The ploy (Khmer: ព្លយខ្មែរ) is a Cambodian wind instrument. It is constructed of a gourd body with 5 to 7 bamboo tubes protruding from the body, and a bamboo pipe set at a right angle to the gourd. Musicians blow air in through the bamboo tube, which fills the gourd "wind chest" and exits through the other bamboo tubes. Each of the bamboo sound-tubes has a metal rod inside, that vibrate in the air passing through the tube.

As well as blowing air out of the instrument, the musician can also suck air in, producing a different tone. Notes are produced by covering and uncovering holes cut into the bamboo sound-tubes.

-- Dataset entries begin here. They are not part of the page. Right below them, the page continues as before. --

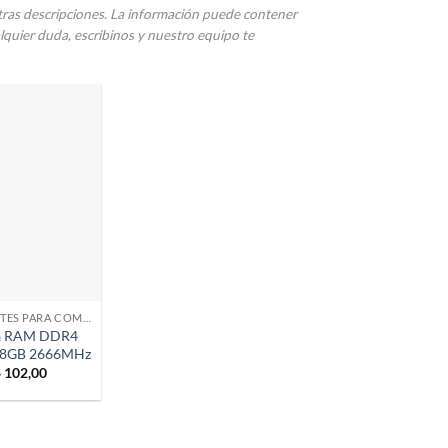
stras descripciones. La información puede contener
ualquier duda, escribinos y nuestro equipo te
COMPONENTES PARA COMPUTADORAS
a RAM DDR4
e 8GB 2666MHz
$
102,00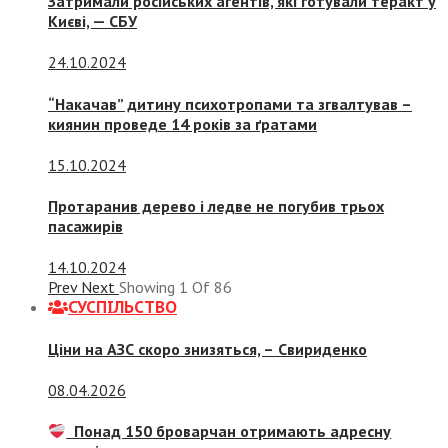
Затримали російських агентів, які готували теракт у
Києві, — СБУ
24.10.2024
“Накачав” дитину психотропами та згвалтував –
киянин проведе 14 років за ґратами
15.10.2024
Протаранив дерево і ледве не погубив трьох
пасажирів
14.10.2024
Prev
Next
Showing
1
Of
86
СУСПIЛЬСТВО
Ціни на АЗС скоро знизяться, –
Свириденко
08.04.2026
Понад 150 броварчан отримають адресну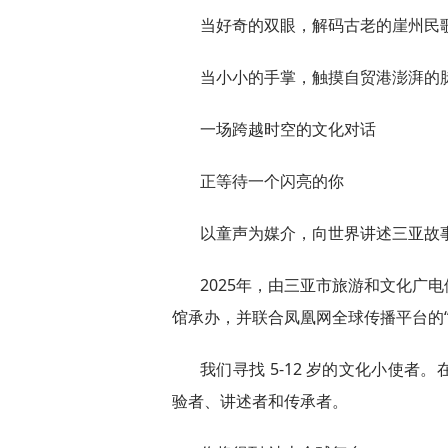
当好奇的双眼，解码古老的崖州民
当小小的手掌，触摸自贸港澎湃的
一场跨越时空的文化对话
正等待一个闪亮的你
以童声为媒介，向世界讲述三亚故
2025年，由三亚市旅游和文化广
馆承办，并联合凤凰网全球传播平台的
我们寻找 5-12 岁的文化小使
验者、讲述者和传承者。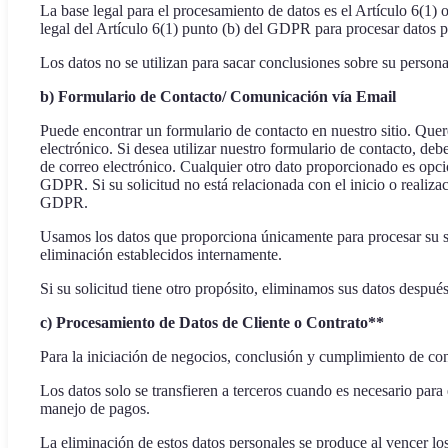
La base legal para el procesamiento de datos es el Artículo 6(1)
legal del Artículo 6(1) punto (b) del GDPR para procesar datos p
Los datos no se utilizan para sacar conclusiones sobre su persona
b) Formulario de Contacto/ Comunicación vía Email
Puede encontrar un formulario de contacto en nuestro sitio. Quer
electrónico. Si desea utilizar nuestro formulario de contacto, d
de correo electrónico. Cualquier otro dato proporcionado es opcion
GDPR. Si su solicitud no está relacionada con el inicio o realiza
GDPR.
Usamos los datos que proporciona únicamente para procesar su sol
eliminación establecidos internamente.
Si su solicitud tiene otro propósito, eliminamos sus datos despué
c) Procesamiento de Datos de Cliente o Contrato**
Para la iniciación de negocios, conclusión y cumplimiento de con
Los datos solo se transfieren a terceros cuando es necesario para
manejo de pagos.
La eliminación de estos datos personales se produce al vencer los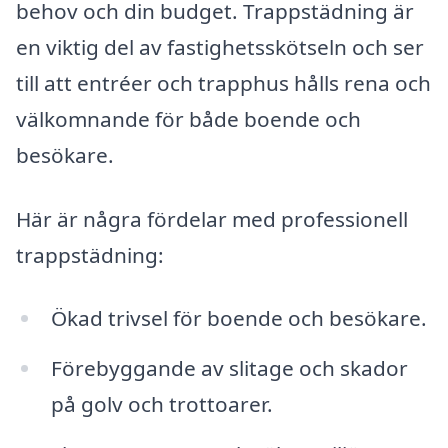
behov och din budget. Trappstädning är
en viktig del av fastighetsskötseln och ser
till att entréer och trapphus hålls rena och
välkomnande för både boende och
besökare.
Här är några fördelar med professionell
trappstädning:
Ökad trivsel för boende och besökare.
Förebyggande av slitage och skador
på golv och trottoarer.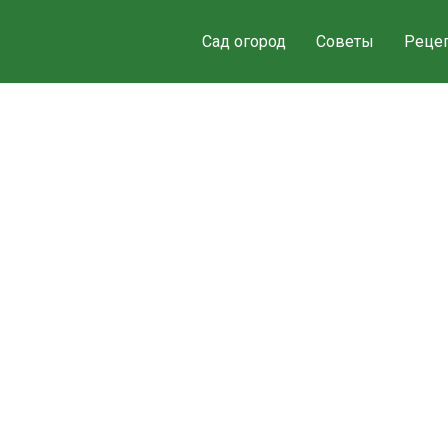
Сад огород
Советы
Реце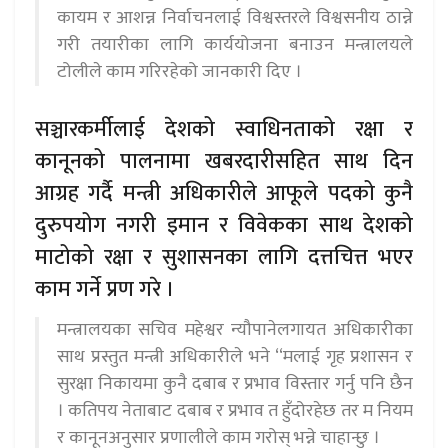
कायम र आशन्न निर्वाचनलाई विश्वस्तरले विश्वसनीय ठान्ने
गरी तयारीका लागि कार्ययोजना बनाउन मन्त्रालयले
टोलीले काम गरिरहेको जानकारी दिए ।
सञ्चारकर्मीलाई देशको स्वाधिनताको रक्षा र
कानूनको पालनामा खबरदारीसहित साथ दिन
आग्रह गर्दै मन्त्री अधिकारीले आफूले पदको कुनै
दुरुपयोग नगरी इमान र विवेकका साथ देशको
माटोको रक्षा र सुशासनका लागि दत्तचित्त भएर
काम गर्ने प्रण गरे ।
मन्त्रालयका सचिव महेश्वर न्यौपानेलगायत अधिकारीका
साथ प्रस्तुत मन्त्री अधिकारीले भने ‘‘मलाई गृह प्रशासन र
सुरक्षा निकायमा कुनै दबाब र प्रभाव विस्तार गर्नु पनि छैन
। कतिपय नेताबाट दबाब र प्रभाव त हुँदोरहेछ तर म नियम
र कानूनअनुसार प्रणालीले काम गरोस् भन्ने चाहान्छु ।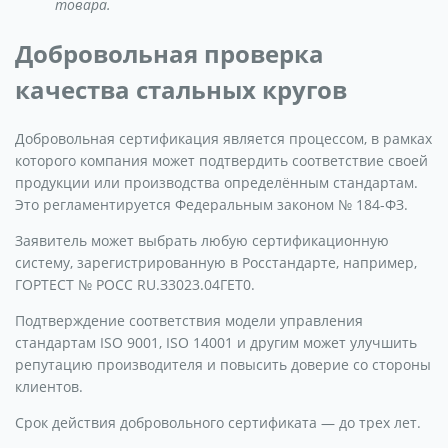
товара.
Добровольная проверка
качества стальных кругов
Добровольная сертификация является процессом, в рамках
которого компания может подтвердить соответствие своей
продукции или производства определённым стандартам.
Это регламентируется Федеральным законом № 184-ФЗ.
Заявитель может выбрать любую сертификационную
систему, зарегистрированную в Росстандарте, например,
ГОРТЕСТ № РОСС RU.З3023.04ГЕТ0.
Подтверждение соответствия модели управления
стандартам ISO 9001, ISO 14001 и другим может улучшить
репутацию производителя и повысить доверие со стороны
клиентов.
Срок действия добровольного сертификата — до трех лет.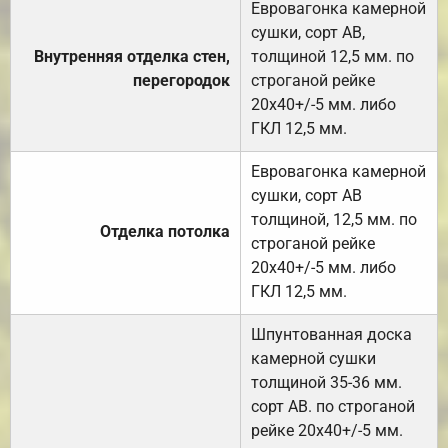
Евровагонка камерной
сушки, сорт АВ,
Внутренняя отделка стен,
толщиной 12,5 мм. по
перегородок
строганой рейке
20х40+/-5 мм. либо
ГКЛ 12,5 мм.
Евровагонка камерной
сушки, сорт АВ
толщиной, 12,5 мм. по
Отделка потолка
строганой рейке
20х40+/-5 мм. либо
ГКЛ 12,5 мм.
Шпунтованная доска
камерной сушки
толщиной 35-36 мм.
сорт АВ. по строганой
рейке 20х40+/-5 мм.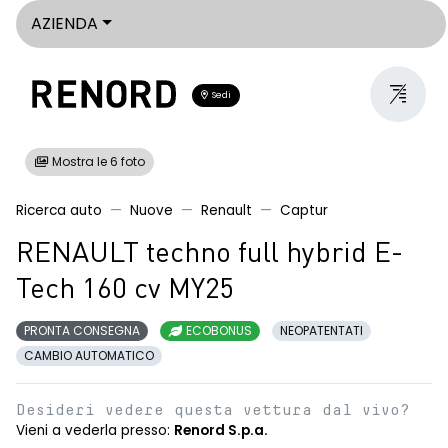
AZIENDA
Sedi
Mostra le 6 foto
Ricerca auto
Nuove
Renault
Captur
RENAULT techno full hybrid E-
Tech 160 cv MY25
PRONTA CONSEGNA
ECOBONUS
NEOPATENTATI
CAMBIO AUTOMATICO
Desideri vedere questa vettura dal vivo?
Vieni a vederla presso:
Renord S.p.a.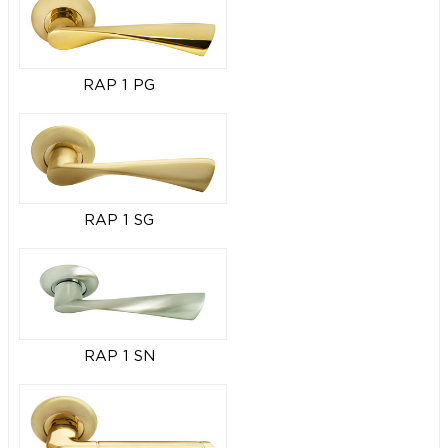
RAP 1 PG
RAP 1 SG
RAP 1 SN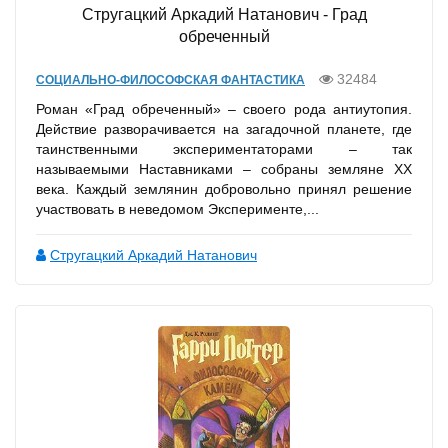
Стругацкий Аркадий Натанович - Град
обреченный
32484
СОЦИАЛЬНО-ФИЛОСОФСКАЯ ФАНТАСТИКА
Роман «Град обреченный» – своего рода антиутопия.
Действие разворачивается на загадочной планете, где
таинственными экспериментаторами – так
называемыми Наставниками – собраны земляне XX
века. Каждый землянин добровольно принял решение
участвовать в неведомом Эксперименте,...
Стругацкий Аркадий Натанович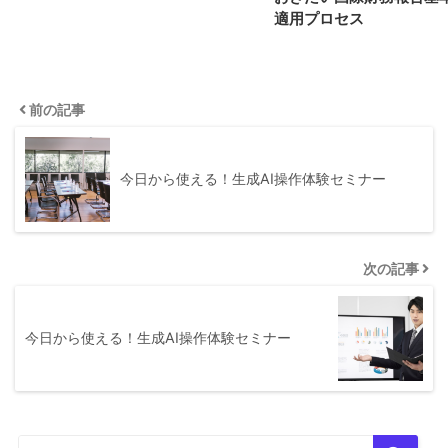
適用プロセス
前の記事
今日から使える！生成AI操作体験セミナー
次の記事
今日から使える！生成AI操作体験セミナー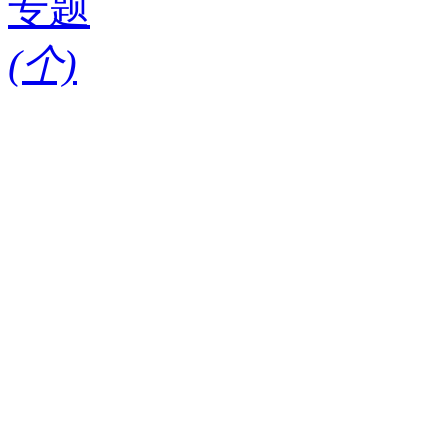
专题
(
个)
请输入搜索关键词
红酒知识
酒款
酒庄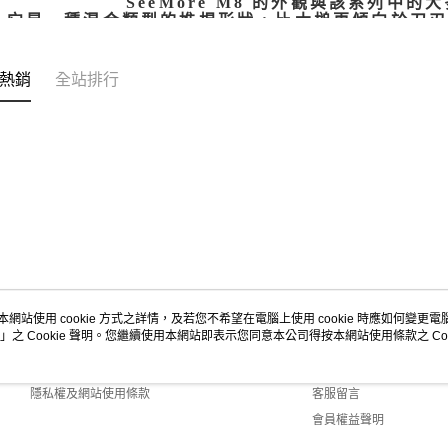
SeeMore M8 的外觀與該系列中
它是一種混合類型的推桿形狀，比木槌更傾向於刀
M8 100% 在美國銑削加工，桿面中
這使得它以很少有推桿手能做到
我們立即注意到的另一件
熱銷
全站排行
SeeMore 推桿的桿身底部均被塗黑，以便使
這款 M8 原型機採用了我們非常喜
本網站使用 cookie 方式之詳情，及若您不希望在電腦上使用 cookie 時應如何變更電腦的
」之 Cookie 聲明。您繼續使用本網站即表示您同意本公司得按本網站使用條款之 Coo
關於我們
客服資訊
商店簡介
購物說明
隱私權及網站使用條款
客服留言
會員權益聲明
聯絡我們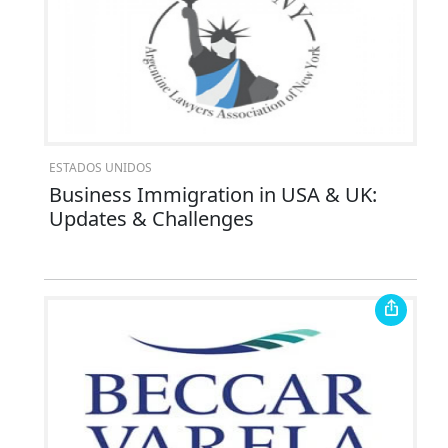
ESTADOS UNIDOS
Business Immigration in USA & UK:
Updates & Challenges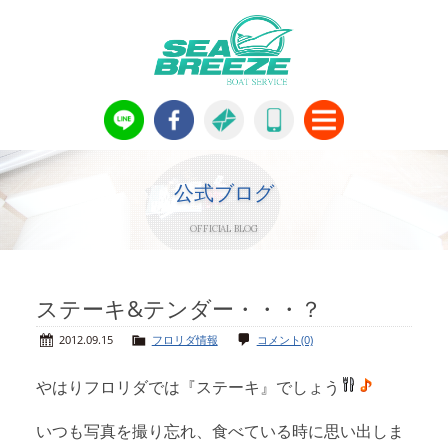
新艇・中古艇情報
Boat Sales
公式ブログ
OFFICIAL BLOG
メンテナンス
Maintenance
パーツ情報
ステーキ&テンダー・・・？
Boat Parts
2012.09.15
フロリダ情報
コメント(0)
公式ブログ
SNS & Blogs
やはりフロリダでは『ステーキ』でしょう
会社概要
Company
いつも写真を撮り忘れ、食べている時に思い出しま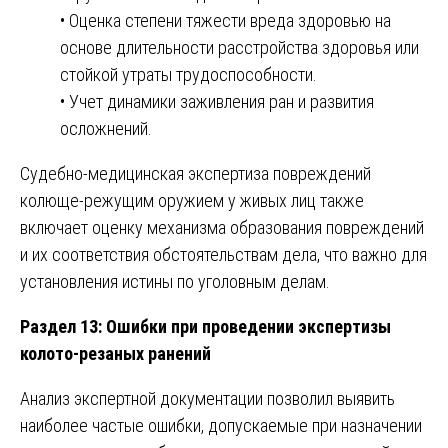
• Оценка степени тяжести вреда здоровью на
основе длительности расстройства здоровья или
стойкой утраты трудоспособности.
• Учет динамики заживления ран и развития
осложнений.
Судебно-медицинская экспертиза повреждений
колюще-режущим оружием у живых лиц также
включает оценку механизма образования повреждений
и их соответствия обстоятельствам дела, что важно для
установления истины по уголовным делам.
Раздел 13: Ошибки при проведении экспертизы
колото-резаных ранений
Анализ экспертной документации позволил выявить
наиболее частые ошибки, допускаемые при назначении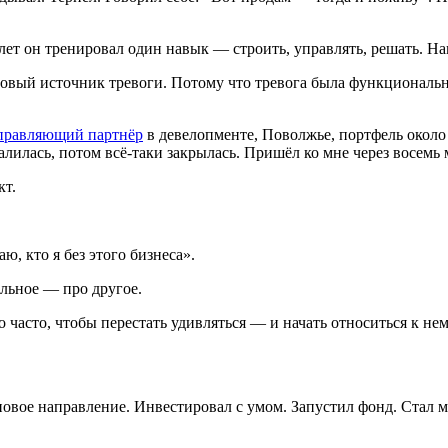
ет он тренировал один навык — строить, управлять, решать. На
новый источник тревоги. Потому что тревога была функциональн
правляющий партнёр
в девелопменте, Поволжье, портфель около
алилась, потом всё-таки закрылась. Пришёл ко мне через восемь 
кт.
ю, кто я без этого бизнеса».
льное — про другое.
 часто, чтобы перестать удивляться — и начать относиться к нему
л новое направление. Инвестировал с умом. Запустил фонд. Стал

The instrument is primarily rural, found mainly Mondulkiri Province among the Phnoung and Tampuan peoples. The instrument may be related to a Laotian instrument, the khaen.

==Distant origins and relations==
According to music historian Curt Sachs, the Chinese sheng was originally made with a gourd. Over time the gourd was designed out of the Chinese instruments, but the earlier gourd types continued to exist "in the south and east of Asia." He detailed one in Bengal, a "shêng" that used a bottle-shaped calabash" in which the calabash's neck became the pipe where the player put his mouth. The calabash serves as a "wind chest" and was pierced by the sound pipes.